Während die Geisterwaffe während der letzten sechs Schüsse exakt die Leistung der Waffe aus dem Überwachungsvideo nachahmte, war mir eine beunruhigende Erkenntnis gekommen: Ich erlebte jetzt genau dieselben Empfindungen – das gleiche wiederholte Drücken des Abzugs, den Rückstoß, das Spannen und Klopfen des Schlittens –, die ein Mörder empfunden hatte, als er einen Mann auf einem Bürgersteig in Manhattan niederschoss.
Spät in der Nacht gab ich meine beiden Ghost Gun Frames bei einer Polizeistation im French Quarter von New Orleans ab. Schließlich gehörten sie mir, und ich konnte sie weder legal an jemand anderen weitergeben noch mit ihnen nach New York zurückfliegen, wo sie illegal sind.
Als ich 2015 die Lower Receiver meiner AR-15 Ghost Gun abgegeben hatte, hatten die Polizisten die Teile wortlos und ohne Blickkontakt entgegengenommen, als wäre ich verrückt. Als ich den Polizisten dieses Mal erklärte, warum ich Plastikteile der Waffe übergab, beäugten sie sie neugierig und stellten mir ein paar Fragen – wussten aber bereits genau, was eine Ghost Gun ist.

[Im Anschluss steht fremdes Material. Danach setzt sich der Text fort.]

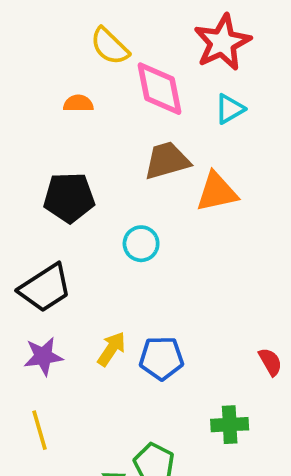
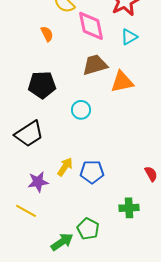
orange semicircle: (78, 103) -> (47, 34), turned 63
purple star: (43, 356) -> (38, 182), moved
yellow line: (40, 430) -> (26, 211), turned -45

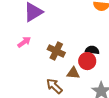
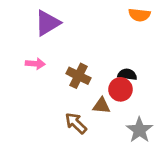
pink arrow: (24, 42) -> (35, 64), turned 40

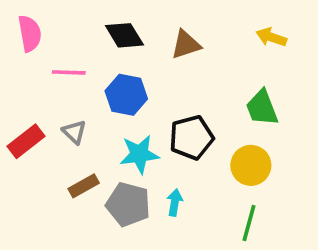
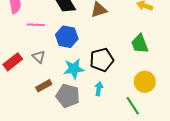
yellow circle: (251, 165) -> (145, 82), moved
cyan arrow: (175, 203) -> (99, 89), moved
green line: (249, 223) -> (133, 106), turned -48

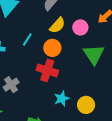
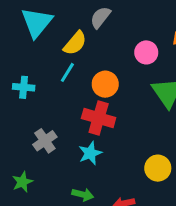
yellow semicircle: (57, 25) -> (75, 43), moved
cyan star: (62, 99) -> (90, 153), moved

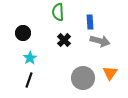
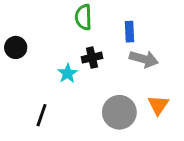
black circle: (23, 33) -> (16, 47), moved
black cross: (64, 40) -> (92, 58), turned 32
cyan star: (30, 58) -> (68, 73), moved

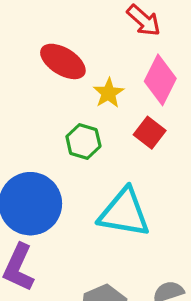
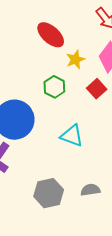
cyan triangle: (124, 213) -> (72, 136), size x0.7

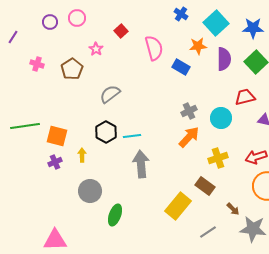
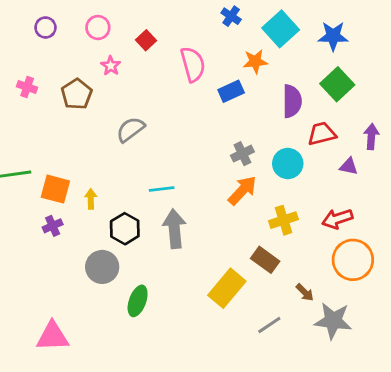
pink circle: (77, 18) -> (98, 27), moved
purple semicircle: (224, 59) -> (292, 101), moved
blue rectangle: (181, 67) -> (231, 91), turned -54
black hexagon: (106, 132) -> (125, 229), moved
yellow arrow: (82, 155) -> (91, 199), moved

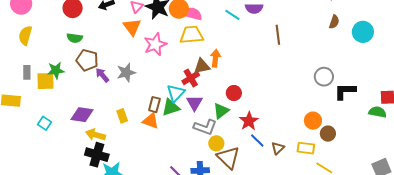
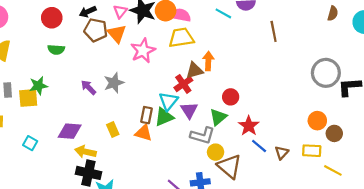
brown pentagon: (87, 60) -> (96, 30), moved
gray circle: (324, 77) -> (326, 73), size x1.4

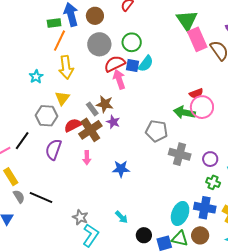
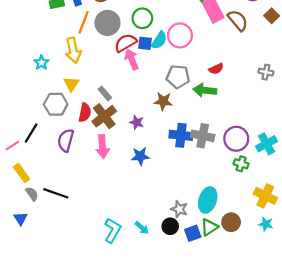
orange line: (60, 41) -> (84, 22), moved
brown star: (105, 104) -> (163, 101), moved
pink circle: (202, 107) -> (180, 35), moved
purple star: (113, 122) -> (137, 122), moved
red semicircle: (73, 125) -> (85, 113), turned 132
gray pentagon: (157, 131) -> (178, 77), moved
pink arrow: (87, 158) -> (102, 147), size x1.5
purple circle: (210, 159) -> (236, 139), size x1.5
blue cross: (205, 208) -> (181, 135), moved
gray star: (80, 217) -> (179, 209), moved
cyan arrow: (121, 217) -> (142, 228), moved
green triangle: (180, 239) -> (209, 227), turned -42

Ich fragte mich, wie sie in zehn Jahren reagieren würden. Vielleicht werden dann teilweise oder sogar vollständig 3D-gedruckte Geisterwaffen alltäglich sein. Schließlich zeigt das amerikanische Waffenkontrollsystem keinerlei Anzeichen, mit der Entwicklung der DIY-Waffentechnologie Schritt zu halten. Wenn sich das nicht ändert, ist mit Sicherheit mit einer Zukunft mit mehr Geisterwaffen als je zuvor zu rechnen, und mit mehr Menschen – wie einem gewissen mutmaßlichen CEO-Killer –, die bereit sind, sie einzusetzen.